Blog Archive

Wednesday, January 31, 2007

Raging Sharks


In shot right out of Aliens a ship that looks like a cross between the Sulaco and the Battlestar Galactica glides across the screen in all it’s majestic wonder, but unfortunately the occupants are two aliens that are more reminiscent of Pinky and the Brain than galactic conquerors, and while bickering in some alien language their ship plows into a huge space station and explodes. A cylinder survives the explosion and soars off through space were it, funnily enough reaches Earth, and slams into a Russian freighter destroying it in a cataclysmic concussive shockwave.

When I picked up this movie from a two for $7 dollar bin I expected your usual low budget shark attack movie, certainly not an opening scene that included an alien spacecraft disaster and a surviving capsules plummeting to Earth. Nothing on the DVD case alluded to an otherworld connection, were the marketers afraid of the sheer stupidity of it, or is it maybe suppose to be a cool reveal? Well I’m only four minutes in so it’s too early to tell.

A title card tells us that it is the Bermuda Triangle Impact Zone Five years later, and deep below the stormy waves of the Atlantic we get our first glimpse of the Oshona Deep Sea Lab and its inhabitants of young and attractive scientists. The sea lab itself is ten years old and everything is starting to break down, all the scientists on board are complaining that they can’t achieve their goals with antiquated equipment, while the project director Mike Olsen (a Kevin Bacon wannabee) would like to see it fail so he and his wife Linda could finally get a job on dry land. Is that a common goal for oceanographic researchers? Meanwhile magnetic spikes seem to be drawing a large number of sharks to the neighborhood, and strange crystals have been found with no Earthly origins.

The excitement quickly mounts as two divers sent out to fix a relay box are attacked by a school of sharks, Linda heroically (in other words stupidly) gets into her wetsuit and swims out to help. Of course she only finds the dead bodies and a bunch of really nasty predators, which she is able to fend off with her trusty knife and dive lamp. Things get a bit worse as one of the sharks chews threw the cable that provides the lab its external power. I guess this shark never saw Jaws 2. But then again this shark shows no ill effects. (Right there I was expecting some one to cry out, “They’ve cut the power? How could they cut the power? They’re just animals!” But I guess the writers were able to show some restraint.) The sharks then begin severing the remaining cables that run up to the support ship.

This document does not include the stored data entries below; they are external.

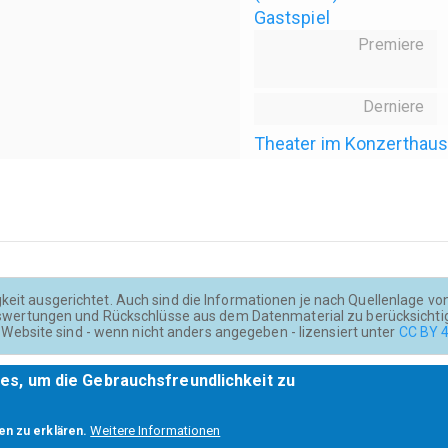
Gastspiel
Premiere
Derniere
Theater im Konzerthau
keit ausgerichtet. Auch sind die Informationen je nach Quellenlage von u
wertungen und Rückschlüsse aus dem Datenmaterial zu berücksichti
Website sind - wenn nicht anders angegeben - lizensiert unter
CC BY 4
es, um die Gebrauchsfreundlichkeit zu
Weitere Informationen
en zu erklären.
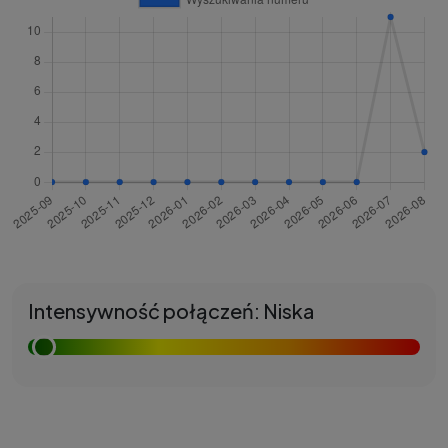
Intensywność połączeń: Niska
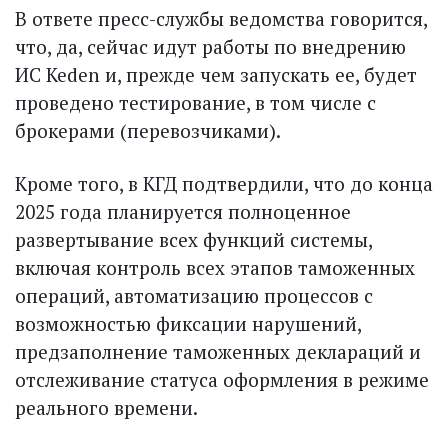
В ответе пресс-службы ведомства говорится,
что, да, сейчас идут работы по внедрению
ИС Keden и, прежде чем запускать ее, будет
проведено тестирование, в том числе с
брокерами (перевозчиками).
Кроме того, в КГД подтвердили, что до конца
2025 года планируется полно­ценное
развертывание всех функций системы,
включая контроль всех этапов таможенных
операций, автоматизацию процессов с
возможностью фиксации нарушений,
предзаполнение таможенных деклараций и
отслеживание статуса оформления в режиме
реального времени.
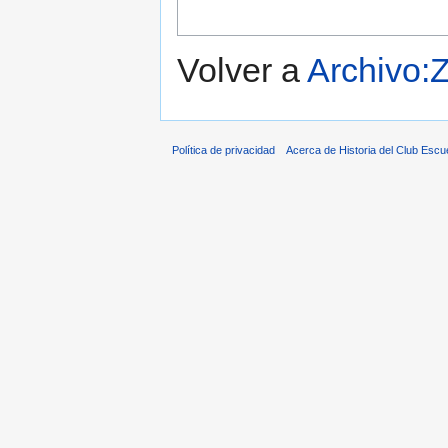
Volver a
Archivo:
Política de privacidad
Acerca de Historia del Club Escu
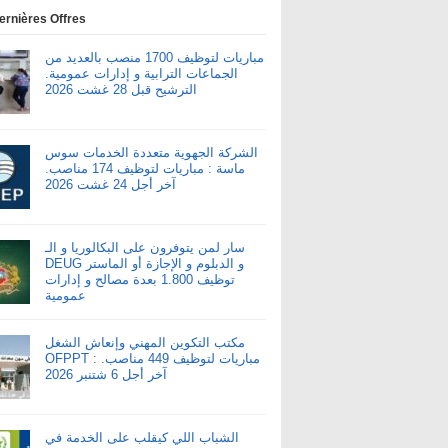
ernières Offres
مباريات لتوظيف 1700 منصب بالعديد من
الجماعات الترابية و إدارات عمومية.
الترشيح قبل 28 غشت 2026
الشركة الجهوية متعددة الخدمات سوس
ماسة : مباريات لتوظيف 174 مناصب.
آخر أجل 24 غشت 2026
سار لمن يتوفرون على البكالوريا و الـ
DEUG و الدبلوم و الإجازة أو الماستر
توظيف 1.800 بعدة مصالح و إدارات
عمومية
مكتب التكوين المهني وإنعاش الشغل
OFPPT : مباريات لتوظيف 449 مناصب.
آخر أجل 6 شتنبر 2026
الشباب اللي كيقلب على الخدمة في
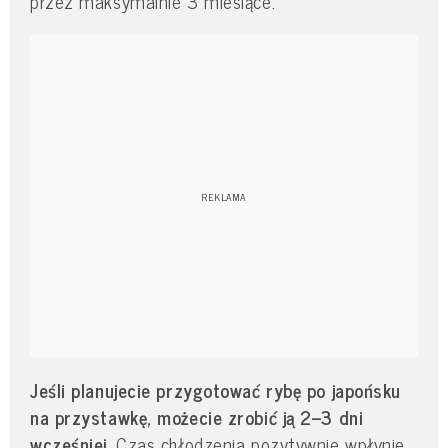
przez maksymalnie 3 miesiące.
Jeśli planujecie przygotować rybę po japońsku
na przystawkę, możecie zrobić ją 2–3 dni
wcześniej.
Czas chłodzenia pozytywnie wpłynie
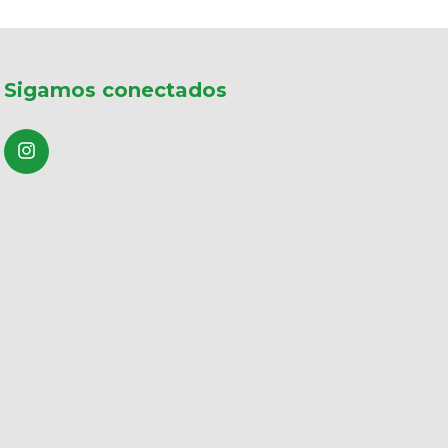
Sigamos conectados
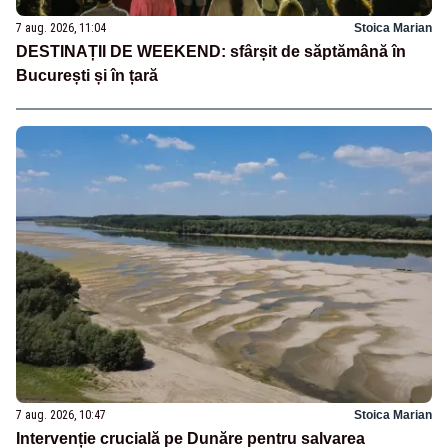
7 aug. 2026, 11:04
Stoica Marian
DESTINAȚII DE WEEKEND: sfârșit de săptămână în
București și în țară
7 aug. 2026, 10:47
Stoica Marian
Intervenție crucială pe Dunăre pentru salvarea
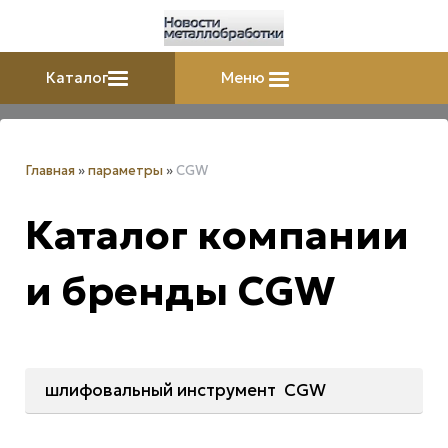
Каталог
Меню
Главная
»
параметры
»
CGW
Каталог компании
и бренды CGW
шлифовальный инструмент CGW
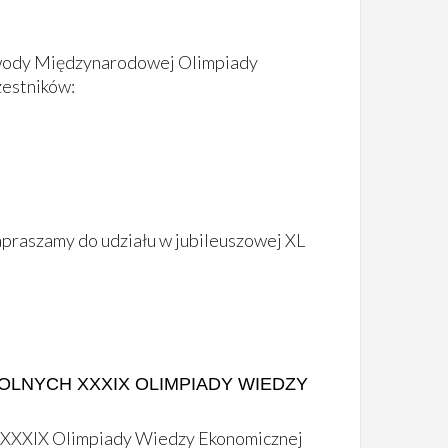
awody Międzynarodowej Olimpiady
zestników:
raszamy do udziału w jubileuszowej XL
LNYCH XXXIX OLIMPIADY WIEDZY
 XXXIX Olimpiady Wiedzy Ekonomicznej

Mike Olsen, who had gone stateside just prior to the attack, is rushed back to lead the rescue aboard a Navy sub commanded by a disgruntled Corbin Bernsen. So at least we know we’re in good hands. Also aboard the sub is a callous insurance investigator to find out if he’s going to sue them for breach of safety regulations. He may as well be wearing a vest made of chum. Meanwhile the support ship sends a diver down to investigate and he is quickly eaten by a roaring shark…which as this film goes on would seem to have been a more appropriate title. The sharks continue to eat anyone who tries to reach the sea lab, and all seems hopeless for the group of people that we neither care about nor particularly like.

There are a couple of sea lab engineers that are working on repairs, one complains incessantly while the other just agrees with him in such a familiar way that I think Yaphet Kotto and Harry Dean Stanton should be seeking legal action. When head complainer guy refuses to go outside to do the necessary repairs Linda calls him a coward. Yeah, refusing to go outside amongst an armada of killer sharks who tore apart the last two guys who ventured out sure sounds like cowardice to me.

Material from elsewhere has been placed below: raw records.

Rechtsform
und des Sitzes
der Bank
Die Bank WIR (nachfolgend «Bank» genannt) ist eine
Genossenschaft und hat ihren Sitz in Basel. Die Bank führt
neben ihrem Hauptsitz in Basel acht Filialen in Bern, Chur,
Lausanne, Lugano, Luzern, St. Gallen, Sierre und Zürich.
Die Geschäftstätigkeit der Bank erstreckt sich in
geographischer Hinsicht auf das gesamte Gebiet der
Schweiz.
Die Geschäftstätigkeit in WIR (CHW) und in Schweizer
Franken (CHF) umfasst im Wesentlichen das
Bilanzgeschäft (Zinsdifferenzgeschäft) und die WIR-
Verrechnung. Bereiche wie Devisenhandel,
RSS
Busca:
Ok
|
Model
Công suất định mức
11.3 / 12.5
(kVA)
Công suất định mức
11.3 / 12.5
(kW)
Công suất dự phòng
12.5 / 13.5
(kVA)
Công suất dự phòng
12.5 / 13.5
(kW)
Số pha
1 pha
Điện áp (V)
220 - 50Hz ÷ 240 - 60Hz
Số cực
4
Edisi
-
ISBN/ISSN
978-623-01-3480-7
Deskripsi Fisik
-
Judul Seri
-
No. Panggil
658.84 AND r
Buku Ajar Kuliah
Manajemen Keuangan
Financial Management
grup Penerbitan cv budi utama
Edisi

More sharks decide to make a side trip and turn a Bermuda beach into one giant smorgasbord, but one shark is captured and when cut open alien crystals are found in its intestines. A news boat sailing out to catch some footage of the sharks is rammed and sunk, then tension is ratcheted to new heights when it’s revealed the sub has no rescue apparatus on board, and then things start to get silly. Well that’s all the spoilers I’m going to give as I wouldn’t want to deprive any of you of the joy this movie will bring you.

This film is definitely in the Shark Attack class as far as script and acting goes, but the shark effects are actually quite good and don’t rely on CGI all that often. The biggest visual blunder is that we constantly see the surface of the water just above the divers or the sharks that are swimming around thus making it a not to convincing deep sea research station. Still as shark films go can you pass up seeing one that gleefully rips off such films as Alien & Aliens, Jaws 2, Deep Blue Sea, and The Abyss?